Broadly speaking, if the distance between teeth is 2x wider than the teeth are high.

You can measure your chain stretch too. 10 links = 10 inches. If it's more than that, the chain needs replacing, which means the cassette does too.

Anyway, you've answered your own question - get it done before you go to Germany.
 
If you replace your chain on a regular basis your cassette and rings will last a decade or more.

I've never heard such drivel !

yes - quite possibly - but only if you do a few hundred miles a year.

It all depends on how many miles you do and in certain circumstances how you change gear (changing gear 'gently' - by backing off the pressure when chainging gear - will increase cassette life. Altho this isn't always possible in a racing scenario).

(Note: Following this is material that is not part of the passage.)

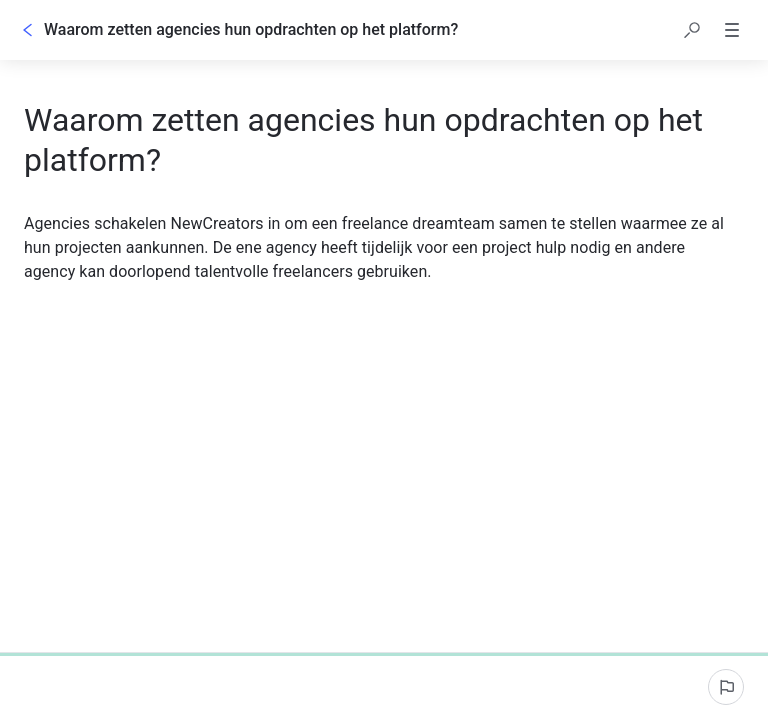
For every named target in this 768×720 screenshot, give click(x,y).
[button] (692, 30)
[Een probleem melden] (726, 687)
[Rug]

Oh and also using a decent chain lube..............
 

02GF74

Über Member
Twenty Inch said:
You can measure your chain wear too. 10 links = 10 inches. If it's more than that, the chain needs replacing, which means the cassette does too.

^^^^ that is never right.

Dunno where I got the number from but once 10 links measure 127.6 mm, the chain is worn - I believe the rule of thumb is 1% longer than a new chain.

If you catch the cain at this length, you can run 3 or more chains on the same cassette, otherwise the cassette is too worn and a new chain will jump on it so you need to replace the cassette too.

Annoying part is that you'll find it jumping only on 3 or 4 gears but you cannot buy them spearately (shimano I'm talking about).